American businessman and racketeer

Arthur James "Daddy" Black (July 24, 1877 – September 24, 1932) was a black businessman who came to prominence in Providence, Rhode Island in the 1920s as the manager and owner of two local baseball teams but also as the frontman for a numbers syndicate. In 1932, he was shot in his home by gunman. His death was originally thought to be as a result of a turf war, however, five men confessed to a robbery scheme. The subsequent murder trial was one of the most reported in Rhode Island history.

== Biography ==
Black was born on 24 July 1877 in Charleston, South Carolina. His family migrated to Rhode Island. His mother, Phebe, placed him and his three siblings in the Quaker-founded Shelter for Colored Children due to her financial and health issues. Within three years, her situation improved, and the four children returned to her care.

=== Reform School ===
In his late teens, Arthur was a cadet at the then-celebrated reform school, Sockanosset School for Boys. The paramilitary institution focused on education and vocational training (masonry, carpentry, blacksmithing, printing) to prepare boys for work after release. In 1896, the Deputy Superintendent appointed him to the rank of first Corporal of Company C. Many graduates transitioned directly into military service.

=== Navy Career ===
At age 19, he joined the United States Navy in 1899 at the start of the Spanish-American War. He served as a mess attendant and coal passer on the battleship Massachusetts. He transferred to the Pacific Fleet flagship, USS Brooklyn, which oversaw relief efforts in Hong Kong during the Boxer Rebellion. His 20-year Navy career took him all over the world. Still, the majority of his service was in the Atlantic and the West Indies, including Guantanamo Bay, Cuba, where he served as a Chief Machinist Mate. He also reportedly served at the Gatun Locks of the Panama Canal during construction. In 1919, he retired and returned to Providence, Rhode Island.
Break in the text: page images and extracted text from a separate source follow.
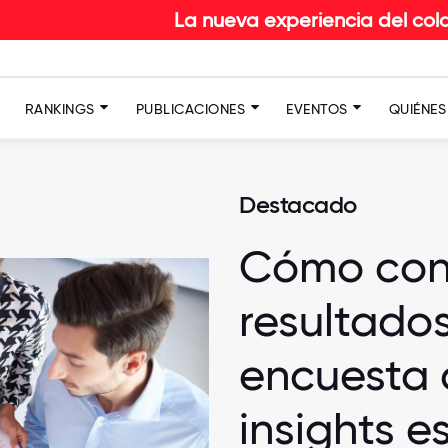
La nueva experiencia del colaborador en R
RANKINGS
PUBLICACIONES
EVENTOS
QUIÉNE
Destacado
Cómo conv
resultados
encuesta 
insights e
=== Prominent Businessman ===
During the 1920s, Black came to public attention as a businessman and the manager of the all-white Providence Monarchs baseball club.

In 1922, the Providence Journal reported on a minor traffic collision involving Black that was resolved amicably. Around the same time, he also gained publicity for exposing a corrupt policeman, who was subsequently suspended and tried for soliciting a bribe.

By the late 1920s, his influence extended into politics as well as business. In 1927, Rhode Island's Democratic State Central Committee appointed him to organize black voters for the Smith-Robinson ticket.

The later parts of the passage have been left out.